== Exercise requirements ==
Your task is to copy the records that follow exactly, minus any images.

== Records to use ==
- - -
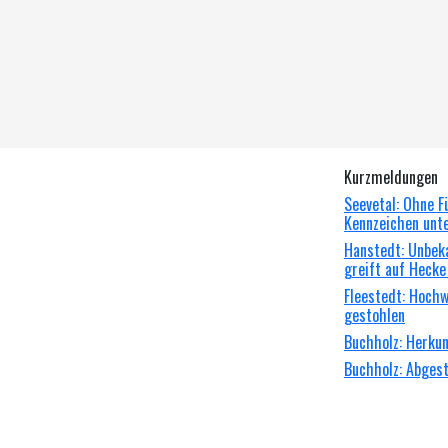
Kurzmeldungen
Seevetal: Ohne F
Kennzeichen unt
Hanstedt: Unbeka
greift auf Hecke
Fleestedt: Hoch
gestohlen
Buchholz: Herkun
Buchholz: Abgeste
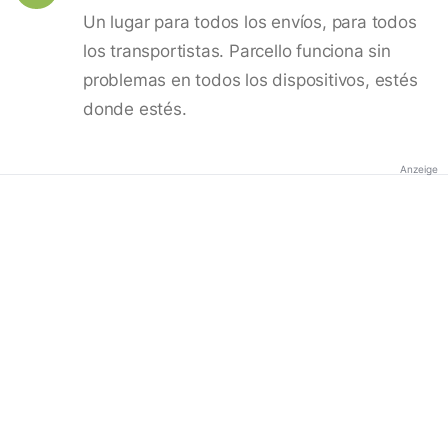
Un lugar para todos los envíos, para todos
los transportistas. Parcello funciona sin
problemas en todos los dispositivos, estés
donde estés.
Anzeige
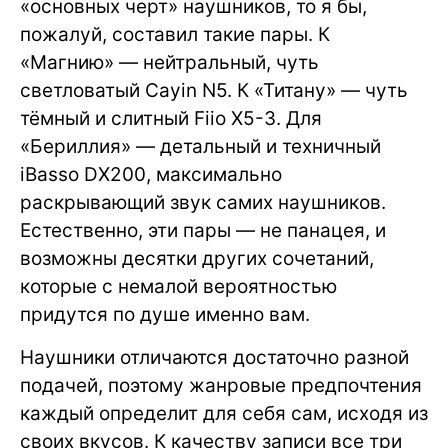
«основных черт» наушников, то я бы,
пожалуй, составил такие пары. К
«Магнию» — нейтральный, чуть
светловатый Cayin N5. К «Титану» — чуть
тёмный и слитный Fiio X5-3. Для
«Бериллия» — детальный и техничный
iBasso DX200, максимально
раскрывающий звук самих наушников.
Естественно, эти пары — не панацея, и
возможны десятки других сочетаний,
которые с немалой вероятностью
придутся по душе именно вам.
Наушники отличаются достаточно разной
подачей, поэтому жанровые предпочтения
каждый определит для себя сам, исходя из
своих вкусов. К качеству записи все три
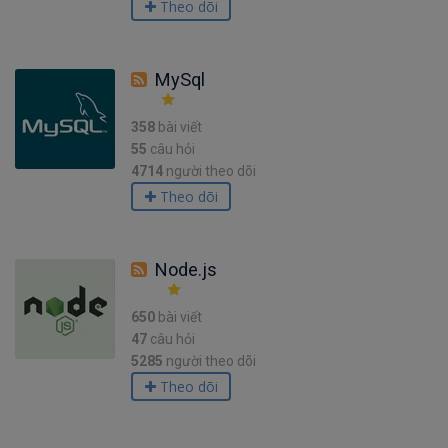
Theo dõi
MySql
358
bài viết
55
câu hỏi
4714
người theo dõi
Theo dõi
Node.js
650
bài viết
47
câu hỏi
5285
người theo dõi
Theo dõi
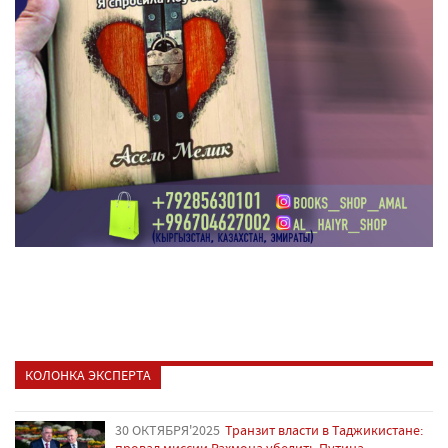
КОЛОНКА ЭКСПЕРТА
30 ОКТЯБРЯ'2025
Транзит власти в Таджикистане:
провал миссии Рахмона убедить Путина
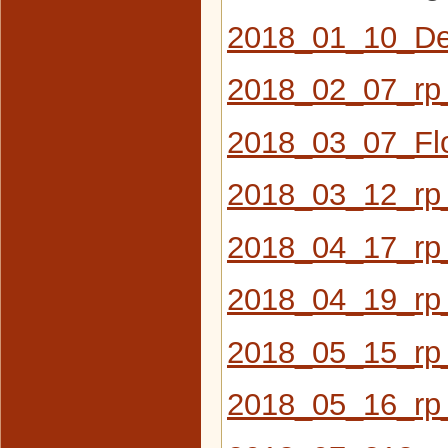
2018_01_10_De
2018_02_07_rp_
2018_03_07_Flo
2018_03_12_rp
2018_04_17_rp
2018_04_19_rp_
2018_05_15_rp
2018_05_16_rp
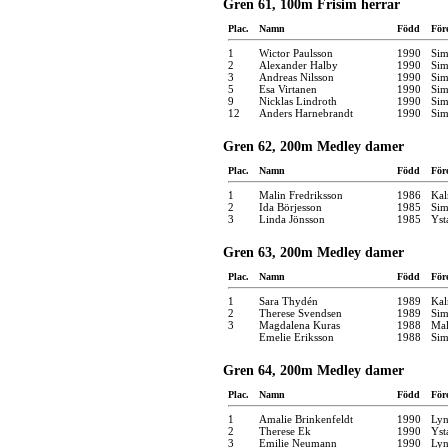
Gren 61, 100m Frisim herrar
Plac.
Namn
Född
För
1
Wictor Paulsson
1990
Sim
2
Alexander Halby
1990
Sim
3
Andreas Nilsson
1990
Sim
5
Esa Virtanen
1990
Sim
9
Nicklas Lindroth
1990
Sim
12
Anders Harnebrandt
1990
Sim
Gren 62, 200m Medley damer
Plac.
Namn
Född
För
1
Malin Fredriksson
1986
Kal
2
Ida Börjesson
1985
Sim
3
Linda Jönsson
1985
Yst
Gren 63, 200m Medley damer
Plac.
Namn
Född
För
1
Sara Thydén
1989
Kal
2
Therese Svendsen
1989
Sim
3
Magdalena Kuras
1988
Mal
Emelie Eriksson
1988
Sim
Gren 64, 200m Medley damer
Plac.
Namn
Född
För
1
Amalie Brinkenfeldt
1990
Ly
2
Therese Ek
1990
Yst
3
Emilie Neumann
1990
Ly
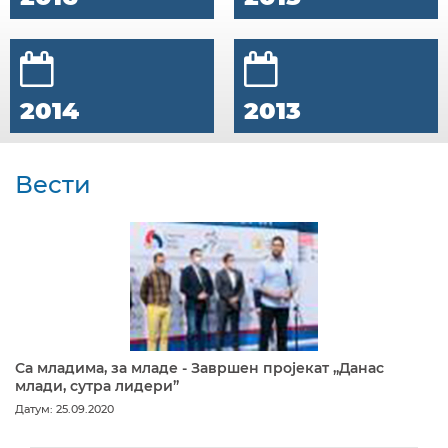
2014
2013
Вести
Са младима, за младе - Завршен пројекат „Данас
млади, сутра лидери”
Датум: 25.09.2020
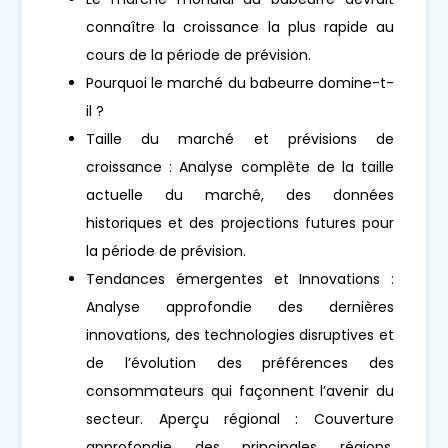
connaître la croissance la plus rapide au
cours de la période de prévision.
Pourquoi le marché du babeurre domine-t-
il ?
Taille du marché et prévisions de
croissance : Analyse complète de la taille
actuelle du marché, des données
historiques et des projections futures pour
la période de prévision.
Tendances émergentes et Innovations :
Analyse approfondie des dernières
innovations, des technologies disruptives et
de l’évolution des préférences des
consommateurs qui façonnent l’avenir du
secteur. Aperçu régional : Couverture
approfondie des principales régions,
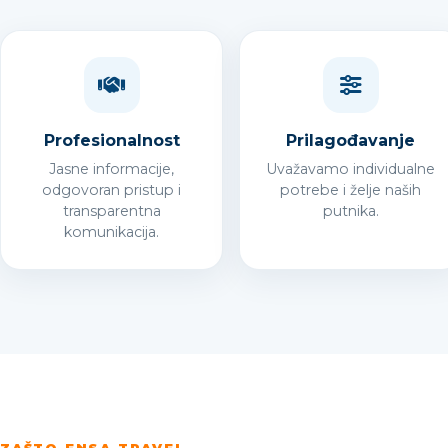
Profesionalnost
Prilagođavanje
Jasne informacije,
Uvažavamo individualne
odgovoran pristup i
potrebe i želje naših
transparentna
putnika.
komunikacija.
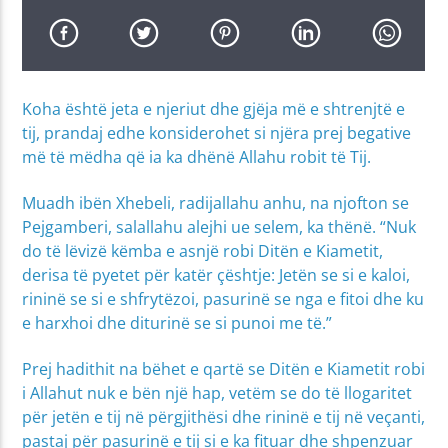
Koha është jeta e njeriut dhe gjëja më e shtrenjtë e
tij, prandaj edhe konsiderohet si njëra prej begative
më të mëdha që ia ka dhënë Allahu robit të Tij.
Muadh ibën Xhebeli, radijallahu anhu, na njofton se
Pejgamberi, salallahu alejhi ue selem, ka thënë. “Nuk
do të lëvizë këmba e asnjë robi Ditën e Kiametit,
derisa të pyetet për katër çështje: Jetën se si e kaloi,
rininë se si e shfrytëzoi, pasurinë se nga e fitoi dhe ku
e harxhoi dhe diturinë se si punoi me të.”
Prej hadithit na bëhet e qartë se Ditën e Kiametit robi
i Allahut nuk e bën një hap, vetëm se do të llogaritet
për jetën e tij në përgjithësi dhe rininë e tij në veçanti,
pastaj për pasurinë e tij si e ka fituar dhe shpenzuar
- - -
== Solution ==
Kurzmeldungen
Seevetal: Ohne F
Kennzeichen unt
Hanstedt: Unbeka
greift auf Hecke
Fleestedt: Hoch
gestohlen
Buchholz: Herkun
Buchholz: Abgeste
Un lugar para todos los envíos, para todos
los transportistas. Parcello funciona sin
problemas en todos los dispositivos, estés
donde estés.
Anzeige
«основных черт» наушников, то я бы,
пожалуй, составил такие пары. К
«Магнию» — нейтральный, чуть
светловатый Cayin N5. К «Титану» — чуть
тёмный и слитный Fiio X5-3. Для
«Бериллия» — детальный и техничный
iBasso DX200, максимально
раскрывающий звук самих наушников.
Естественно, эти пары — не панацея, и
возможны десятки других сочетаний,
которые с немалой вероятностью
придутся по душе именно вам.
Наушники отличаются достаточно разной
подачей, поэтому жанровые предпочтения
каждый определит для себя сам, исходя из
своих вкусов. К качеству записи все три
Theo dõi
MySql
358
bài viết
55
câu hỏi
4714
người theo dõi
Theo dõi
Node.js
650
bài viết
47
câu hỏi
5285
người theo dõi
Theo dõi
КОЛОНКА ЭКСПЕРТА
30 ОКТЯБРЯ'2025
Транзит власти в Таджикистане:
провал миссии Рахмона убедить Путина
2018_01_10_De
2018_02_07_rp_
2018_03_07_Flo
2018_03_12_rp
2018_04_17_rp
2018_04_19_rp_
2018_05_15_rp
2018_05_16_rp
Gren 61, 100m Frisim herrar
Plac.
Namn
Född
För
1
Wictor Paulsson
1990
Sim
2
Alexander Halby
1990
Sim
3
Andreas Nilsson
1990
Sim
5
Esa Virtanen
1990
Sim
9
Nicklas Lindroth
1990
Sim
12
Anders Harnebrandt
1990
Sim
Gren 62, 200m Medley damer
Plac.
Namn
Född
För
1
Malin Fredriksson
1986
Kal
2
Ida Börjesson
1985
Sim
3
Linda Jönsson
1985
Yst
Gren 63, 200m Medley damer
Plac.
Namn
Född
För
1
Sara Thydén
1989
Kal
2
Therese Svendsen
1989
Sim
3
Magdalena Kuras
1988
Mal
Emelie Eriksson
1988
Sim
Gren 64, 200m Medley damer
Plac.
Namn
Född
För
1
Amalie Brinkenfeldt
1990
Ly
2
Therese Ek
1990
Yst
3
Emilie Neumann
1990
Ly
2014
2013
Вести
Са младима, за младе - Завршен пројекат „Данас
млади, сутра лидери”
Датум: 25.09.2020
connaître la croissance la plus rapide au
cours de la période de prévision.
Pourquoi le marché du babeurre domine-t-
il ?
Taille du marché et prévisions de
croissance : Analyse complète de la taille
actuelle du marché, des données
historiques et des projections futures pour
la période de prévision.
Tendances émergentes et Innovations :
Analyse approfondie des dernières
innovations, des technologies disruptives et
de l’évolution des préférences des
consommateurs qui façonnent l’avenir du
secteur. Aperçu régional : Couverture
approfondie des principales régions,
Profesionalnost
Prilagođavanje
Jasne informacije,
Uvažavamo individualne
odgovoran pristup i
potrebe i želje naših
transparentna
putnika.
komunikacija.
Koha është jeta e njeriut dhe gjëja më e shtrenjtë e
tij, prandaj edhe konsiderohet si njëra prej begative
më të mëdha që ia ka dhënë Allahu robit të Tij.
Muadh ibën Xhebeli, radijallahu anhu, na njofton se
Pejgamberi, salallahu alejhi ue selem, ka thënë. “Nuk
do të lëvizë këmba e asnjë robi Ditën e Kiametit,
derisa të pyetet për katër çështje: Jetën se si e kaloi,
rininë se si e shfrytëzoi, pasurinë se nga e fitoi dhe ku
e harxhoi dhe diturinë se si punoi me të.”
Prej hadithit na bëhet e qartë se Ditën e Kiametit robi
i Allahut nuk e bën një hap, vetëm se do të llogaritet
për jetën e tij në përgjithësi dhe rininë e tij në veçanti,
pastaj për pasurinë e tij si e ka fituar dhe shpenzuar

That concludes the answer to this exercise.